TASK INSTRUCTIONS
A faithful, word-for-word copy of the data below is required, without pictures.

SUPPLIED DATA
%%
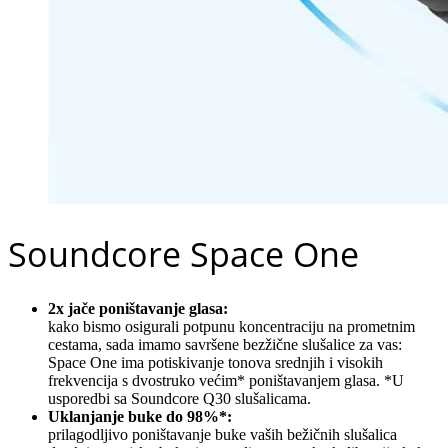
Soundcore Space One
2x jače poništavanje glasa:
kako bismo osigurali potpunu koncentraciju na prometnim
cestama, sada imamo savršene bezžične slušalice za vas:
Space One ima potiskivanje tonova srednjih i visokih
frekvencija s dvostruko većim* poništavanjem glasa. *U
usporedbi sa Soundcore Q30 slušalicama.
Uklanjanje buke do 98%*:
prilagodljivo poništavanje buke vaših bežičnih slušalica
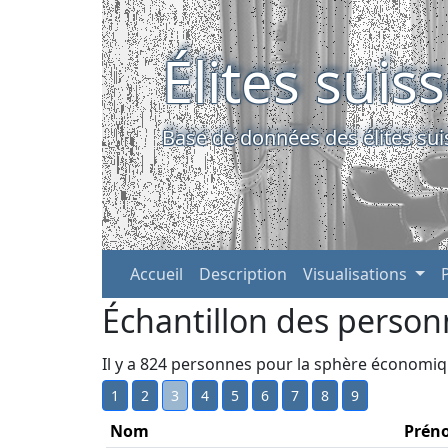
Élites suis
Base de données des élites sui
Accueil
Description
Visualisations
Échantillon des person
Il y a 824 personnes pour la sphère économi
1
2
3
4
5
6
7
8
9
Nom
Prén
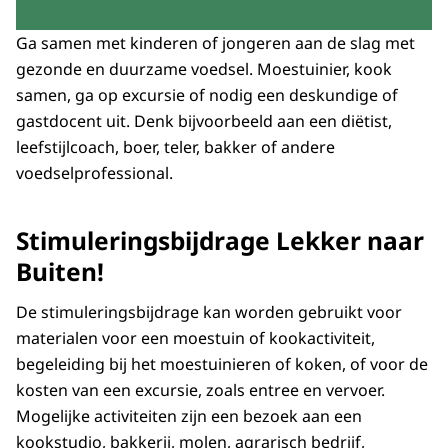
Ga samen met kinderen of jongeren aan de slag met
gezonde en duurzame voedsel. Moestuinier, kook
samen, ga op excursie of nodig een deskundige of
gastdocent uit. Denk bijvoorbeeld aan een diëtist,
leefstijlcoach, boer, teler, bakker of andere
voedselprofessional.
Stimuleringsbijdrage Lekker naar
Buiten!
De stimuleringsbijdrage kan worden gebruikt voor
materialen voor een moestuin of kookactiviteit,
begeleiding bij het moestuinieren of koken, of voor de
kosten van een excursie, zoals entree en vervoer.
Mogelijke activiteiten zijn een bezoek aan een
kookstudio, bakkerij, molen, agrarisch bedrijf,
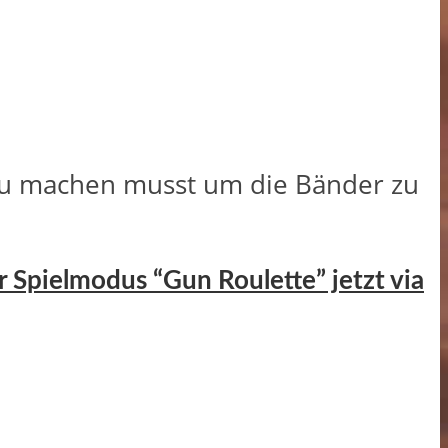
 du machen musst um die Bänder zu
r Spielmodus “Gun Roulette” jetzt via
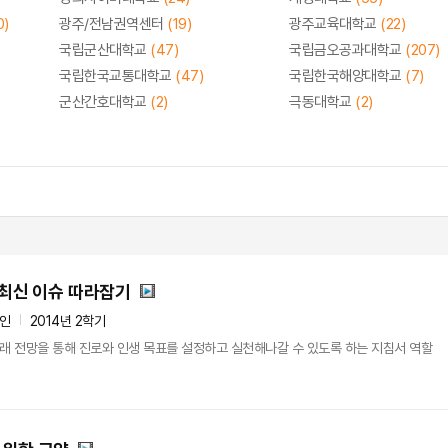
0)
광주/전남권역센터
(19)
광주교육대학교
(22)
국립군산대학교
(47)
국립금오공과대학교
(207)
국립한국교통대학교
(47)
국립한국해양대학교
(7)
군산간호대학교
(2)
극동대학교
(2)
 최신 이슈 따라잡기
4인
2014년 2학기
 미래 전망을 통해 진로와 인생 목표를 설정하고 실천해나갈 수 있도록 하는 지침서 역할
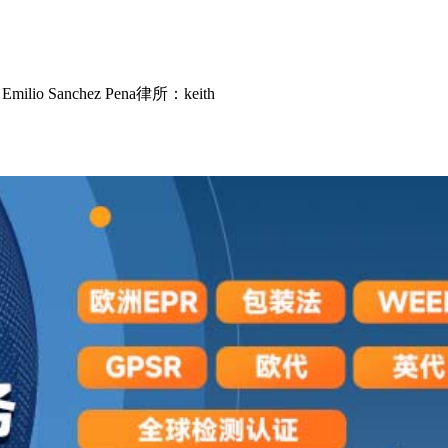
lio Sanchez Pena律所：keith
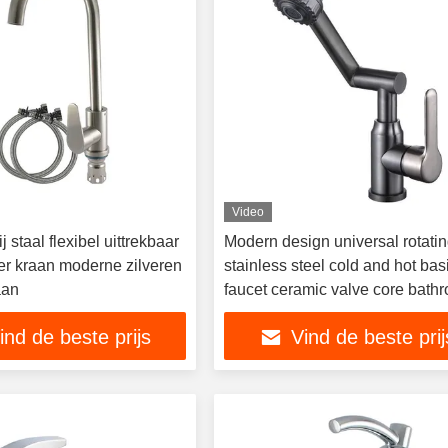
Video
j staal flexibel uittrekbaar
Modern design universal rotati
r kraan moderne zilveren
stainless steel cold and hot bas
aan
faucet ceramic valve core bath
mixer faucet
ind de beste prijs
Vind de beste prij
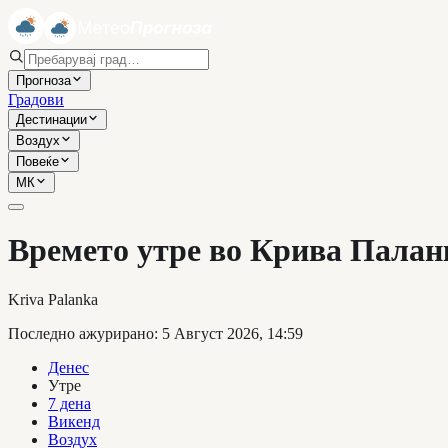
Прогноза
Градови
Дестинации
Воздух
Повеќе
МК
Времето утре во Крива Палан
Kriva Palanka
Последно ажурирано
:
5 Август 2026, 14:59
Денес
Утре
7 дена
Викенд
Воздух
%%
TASK SOLUTION
Soundcore Space One
2x jače poništavanje glasa:
kako bismo osigurali potpunu koncentraciju na prometnim
cestama, sada imamo savršene bezžične slušalice za vas:
Space One ima potiskivanje tonova srednjih i visokih
frekvencija s dvostruko većim* poništavanjem glasa. *U
usporedbi sa Soundcore Q30 slušalicama.
Uklanjanje buke do 98%*:
prilagodljivo poništavanje buke vaših bežičnih slušalica
Élites suis
Base de données des élites sui
Accueil
Description
Visualisations
Échantillon des person
Il y a 824 personnes pour la sphère économi
1
2
3
4
5
6
7
8
9
Nom
Prén
Ga samen met kinderen of jongeren aan de slag met
gezonde en duurzame voedsel. Moestuinier, kook
samen, ga op excursie of nodig een deskundige of
gastdocent uit. Denk bijvoorbeeld aan een diëtist,
leefstijlcoach, boer, teler, bakker of andere
voedselprofessional.
Stimuleringsbijdrage Lekker naar
Buiten!
De stimuleringsbijdrage kan worden gebruikt voor
materialen voor een moestuin of kookactiviteit,
begeleiding bij het moestuinieren of koken, of voor de
kosten van een excursie, zoals entree en vervoer.
Mogelijke activiteiten zijn een bezoek aan een
kookstudio, bakkerij, molen, agrarisch bedrijf,
 du machen musst um die Bänder zu
r Spielmodus “Gun Roulette” jetzt via
0)
광주/전남권역센터
(19)
광주교육대학교
(22)
국립군산대학교
(47)
국립금오공과대학교
(207)
국립한국교통대학교
(47)
국립한국해양대학교
(7)
군산간호대학교
(2)
극동대학교
(2)
 최신 이슈 따라잡기
4인
2014년 2학기
 미래 전망을 통해 진로와 인생 목표를 설정하고 실천해나갈 수 있도록 하는 지침서 역할
lio Sanchez Pena律所：keith
Video
j staal flexibel uittrekbaar
Modern design universal rotati
r kraan moderne zilveren
stainless steel cold and hot bas
aan
faucet ceramic valve core bath
mixer faucet
ind de beste prijs
Vind de beste prij
Прогноза
Градови
Дестинации
Воздух
Повеќе
МК
Времето утре во Крива Палан
Kriva Palanka
Последно ажурирано
:
5 Август 2026, 14:59
Денес
Утре
7 дена
Викенд
Воздух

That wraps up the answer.